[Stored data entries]

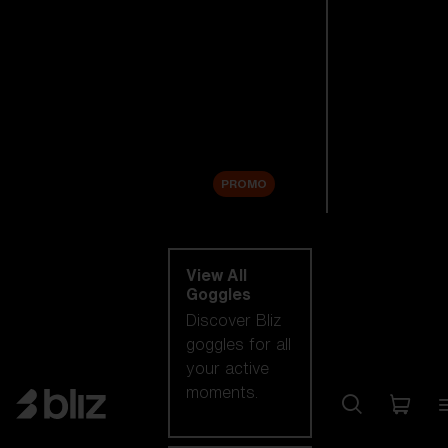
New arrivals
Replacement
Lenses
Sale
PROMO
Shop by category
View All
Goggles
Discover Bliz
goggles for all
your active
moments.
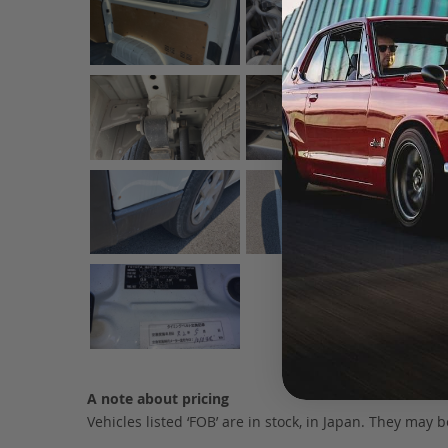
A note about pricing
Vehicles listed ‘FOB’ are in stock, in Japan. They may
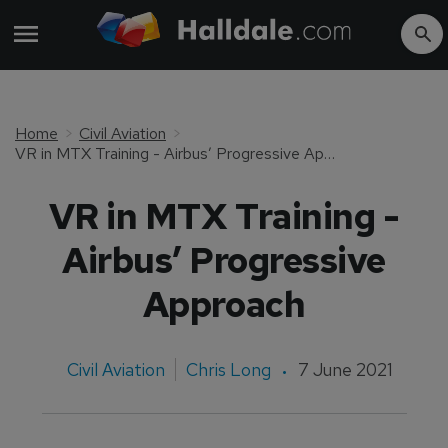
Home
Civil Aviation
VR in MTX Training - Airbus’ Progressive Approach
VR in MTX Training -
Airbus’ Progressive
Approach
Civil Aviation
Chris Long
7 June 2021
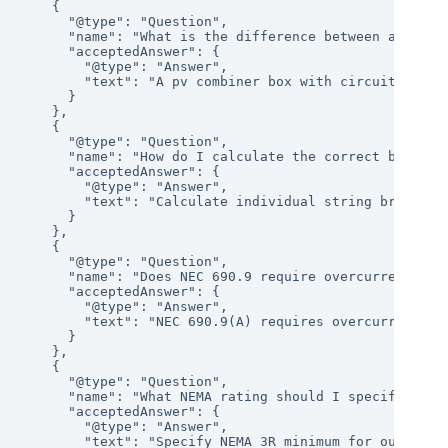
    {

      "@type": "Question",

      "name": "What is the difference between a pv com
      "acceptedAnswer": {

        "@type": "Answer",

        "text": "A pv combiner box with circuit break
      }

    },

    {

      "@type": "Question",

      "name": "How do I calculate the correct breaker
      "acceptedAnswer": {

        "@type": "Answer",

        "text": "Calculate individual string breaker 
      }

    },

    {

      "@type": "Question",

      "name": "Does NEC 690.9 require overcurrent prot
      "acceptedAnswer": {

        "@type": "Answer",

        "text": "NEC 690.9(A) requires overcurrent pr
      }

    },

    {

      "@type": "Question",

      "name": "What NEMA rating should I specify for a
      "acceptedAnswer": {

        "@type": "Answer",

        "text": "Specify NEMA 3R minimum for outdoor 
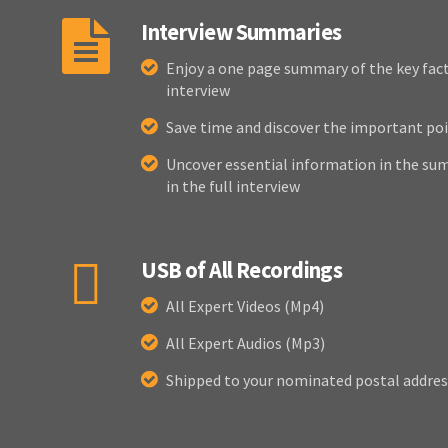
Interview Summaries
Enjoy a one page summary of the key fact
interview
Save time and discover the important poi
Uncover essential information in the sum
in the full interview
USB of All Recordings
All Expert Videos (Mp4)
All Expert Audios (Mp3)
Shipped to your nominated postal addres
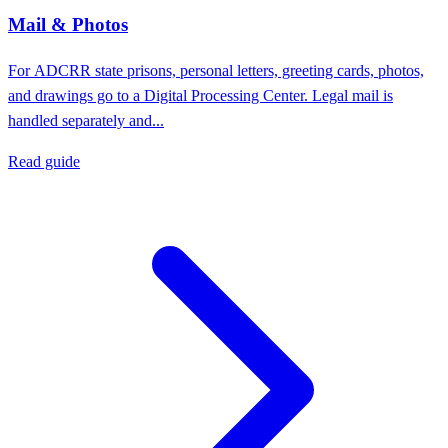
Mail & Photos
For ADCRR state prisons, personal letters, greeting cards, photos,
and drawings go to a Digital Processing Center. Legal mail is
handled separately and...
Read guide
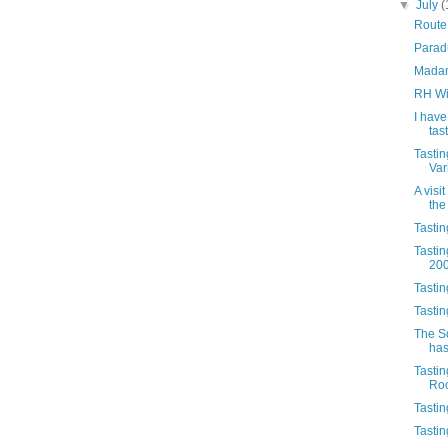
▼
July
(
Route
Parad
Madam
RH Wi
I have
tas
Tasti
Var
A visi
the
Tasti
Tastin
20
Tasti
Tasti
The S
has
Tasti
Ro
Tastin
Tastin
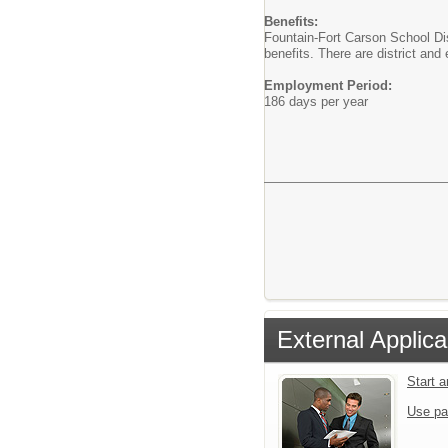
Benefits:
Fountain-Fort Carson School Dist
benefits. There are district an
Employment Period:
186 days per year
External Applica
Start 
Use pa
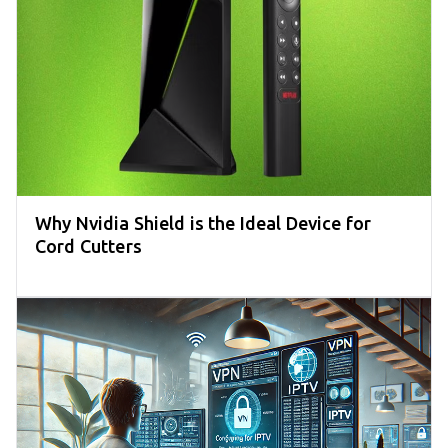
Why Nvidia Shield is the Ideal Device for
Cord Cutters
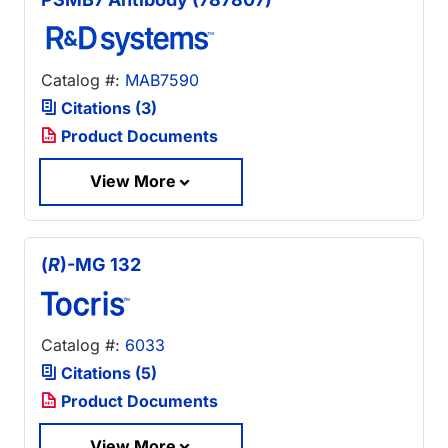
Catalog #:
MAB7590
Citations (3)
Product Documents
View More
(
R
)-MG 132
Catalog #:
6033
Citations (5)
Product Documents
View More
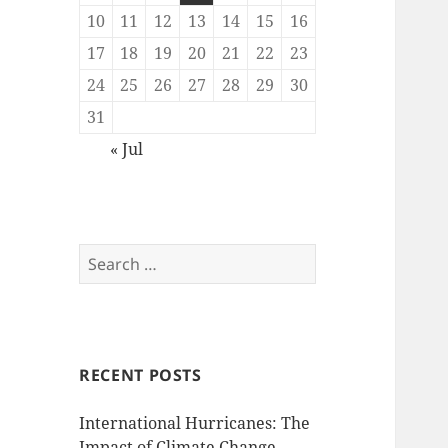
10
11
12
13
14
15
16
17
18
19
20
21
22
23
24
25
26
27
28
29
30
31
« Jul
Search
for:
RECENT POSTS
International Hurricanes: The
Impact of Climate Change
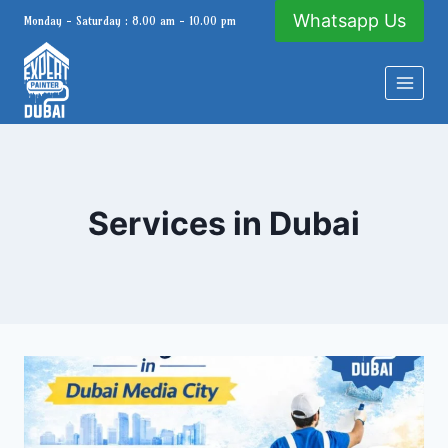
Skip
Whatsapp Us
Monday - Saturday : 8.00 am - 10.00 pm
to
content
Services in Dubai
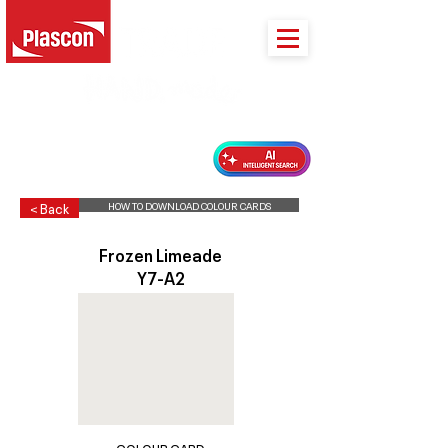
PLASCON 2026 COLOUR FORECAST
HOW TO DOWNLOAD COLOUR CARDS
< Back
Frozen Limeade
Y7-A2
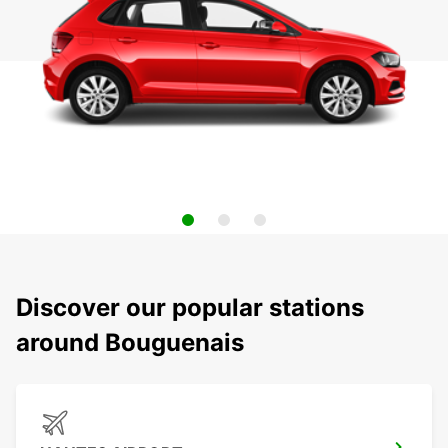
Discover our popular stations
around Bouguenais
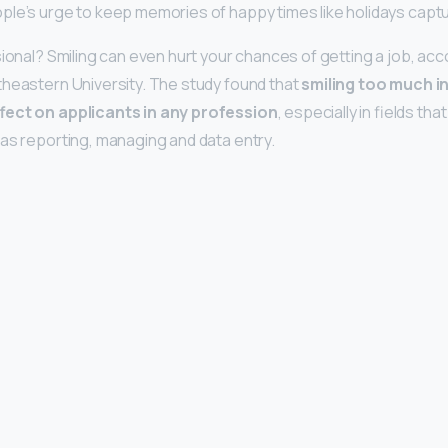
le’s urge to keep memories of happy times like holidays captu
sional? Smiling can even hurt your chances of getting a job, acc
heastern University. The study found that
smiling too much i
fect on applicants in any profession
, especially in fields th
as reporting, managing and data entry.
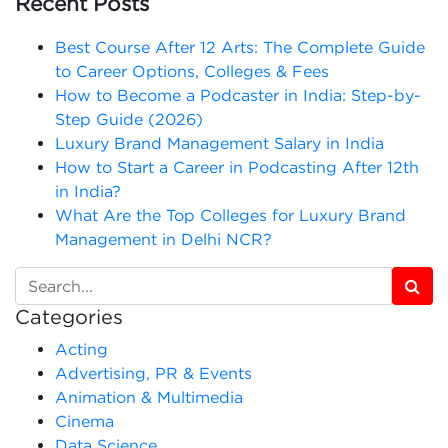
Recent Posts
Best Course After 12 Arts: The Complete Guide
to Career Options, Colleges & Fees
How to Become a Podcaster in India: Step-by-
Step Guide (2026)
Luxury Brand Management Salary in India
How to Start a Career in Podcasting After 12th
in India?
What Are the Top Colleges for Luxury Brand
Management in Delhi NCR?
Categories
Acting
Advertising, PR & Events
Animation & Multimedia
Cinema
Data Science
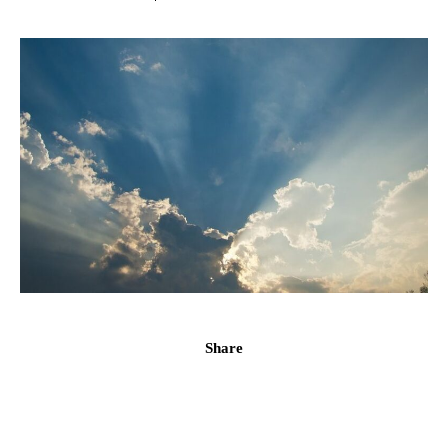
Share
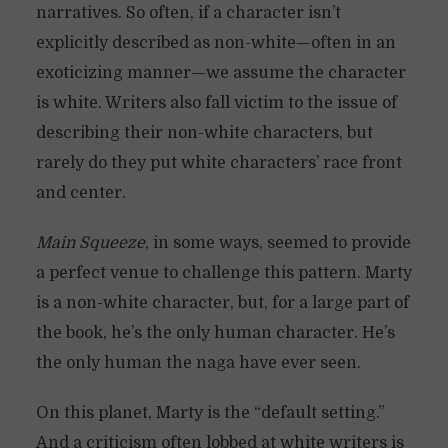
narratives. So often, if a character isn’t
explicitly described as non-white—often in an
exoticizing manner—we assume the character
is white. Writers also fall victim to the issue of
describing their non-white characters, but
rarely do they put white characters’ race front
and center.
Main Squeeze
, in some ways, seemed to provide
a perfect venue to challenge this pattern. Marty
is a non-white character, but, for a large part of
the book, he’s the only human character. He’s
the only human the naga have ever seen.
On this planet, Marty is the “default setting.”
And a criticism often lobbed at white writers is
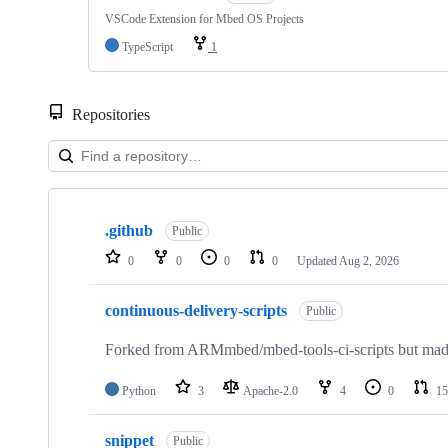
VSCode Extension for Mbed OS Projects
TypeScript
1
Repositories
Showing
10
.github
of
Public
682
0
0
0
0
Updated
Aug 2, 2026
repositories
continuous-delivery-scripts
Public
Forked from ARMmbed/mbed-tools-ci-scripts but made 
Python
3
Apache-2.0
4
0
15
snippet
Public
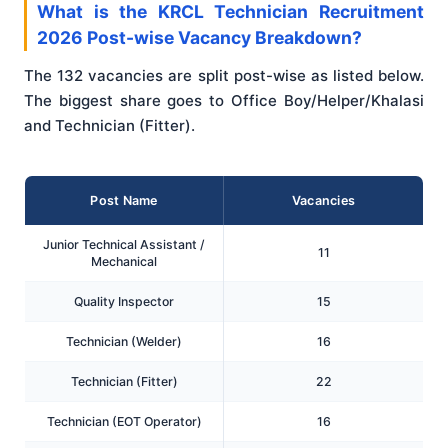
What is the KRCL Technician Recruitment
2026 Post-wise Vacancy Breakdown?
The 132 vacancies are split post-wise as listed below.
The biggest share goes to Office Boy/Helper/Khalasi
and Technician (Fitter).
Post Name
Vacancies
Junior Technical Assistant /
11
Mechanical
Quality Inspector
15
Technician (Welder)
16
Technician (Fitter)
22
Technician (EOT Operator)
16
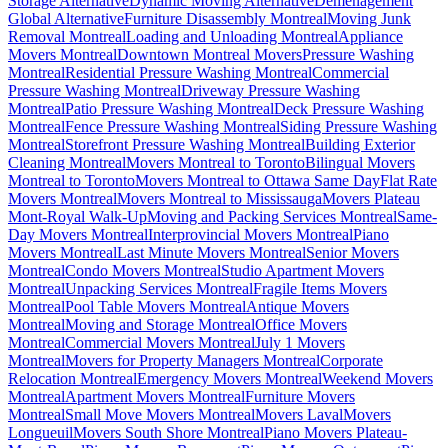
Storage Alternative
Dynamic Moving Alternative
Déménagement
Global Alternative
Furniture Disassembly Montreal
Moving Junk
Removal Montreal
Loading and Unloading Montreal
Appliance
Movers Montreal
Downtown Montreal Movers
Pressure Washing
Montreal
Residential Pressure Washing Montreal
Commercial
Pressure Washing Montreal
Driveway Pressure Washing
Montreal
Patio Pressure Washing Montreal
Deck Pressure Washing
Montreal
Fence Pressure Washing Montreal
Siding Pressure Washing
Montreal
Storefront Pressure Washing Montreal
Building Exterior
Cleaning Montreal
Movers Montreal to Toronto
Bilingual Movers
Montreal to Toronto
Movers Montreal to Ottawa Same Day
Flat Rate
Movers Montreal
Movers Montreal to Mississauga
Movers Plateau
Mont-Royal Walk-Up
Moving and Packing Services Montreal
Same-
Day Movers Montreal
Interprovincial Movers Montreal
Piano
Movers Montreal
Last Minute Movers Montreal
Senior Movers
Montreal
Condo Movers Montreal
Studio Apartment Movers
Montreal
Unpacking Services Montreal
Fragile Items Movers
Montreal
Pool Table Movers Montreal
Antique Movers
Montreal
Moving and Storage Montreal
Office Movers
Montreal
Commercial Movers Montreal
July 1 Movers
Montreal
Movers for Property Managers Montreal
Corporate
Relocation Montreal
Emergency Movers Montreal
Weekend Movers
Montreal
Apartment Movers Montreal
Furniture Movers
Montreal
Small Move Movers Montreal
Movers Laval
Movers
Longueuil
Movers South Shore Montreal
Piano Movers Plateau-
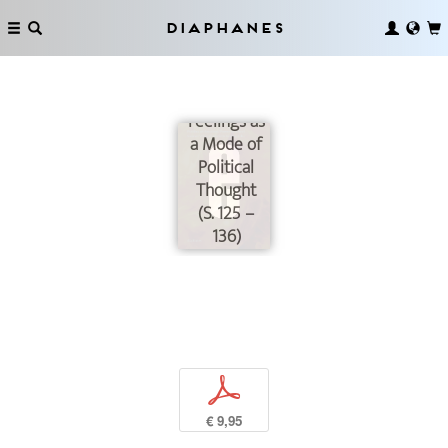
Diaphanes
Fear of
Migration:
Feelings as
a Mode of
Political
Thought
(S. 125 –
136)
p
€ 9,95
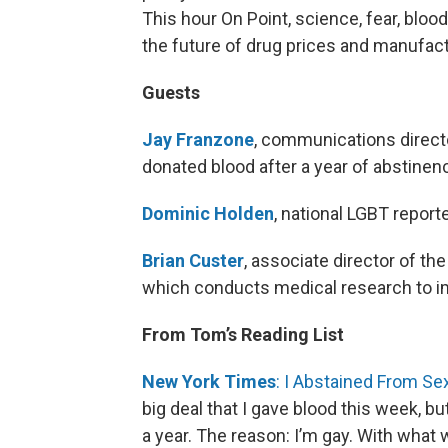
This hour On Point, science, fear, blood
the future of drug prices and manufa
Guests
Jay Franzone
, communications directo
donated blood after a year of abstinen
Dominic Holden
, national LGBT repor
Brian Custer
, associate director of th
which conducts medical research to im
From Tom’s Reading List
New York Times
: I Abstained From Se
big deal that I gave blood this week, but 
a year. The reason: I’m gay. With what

▶ _Prompt_
There is a line above that contains "Brian Custer". Copy it and all later lines through the last, exactly, and leave out the rest.

▶ _Answer to the exercise_
Brian Custer
, associate director of th
which conducts medical research to im
From Tom’s Reading List
New York Times
: I Abstained From Se
big deal that I gave blood this week, but 
a year. The reason: I’m gay. With what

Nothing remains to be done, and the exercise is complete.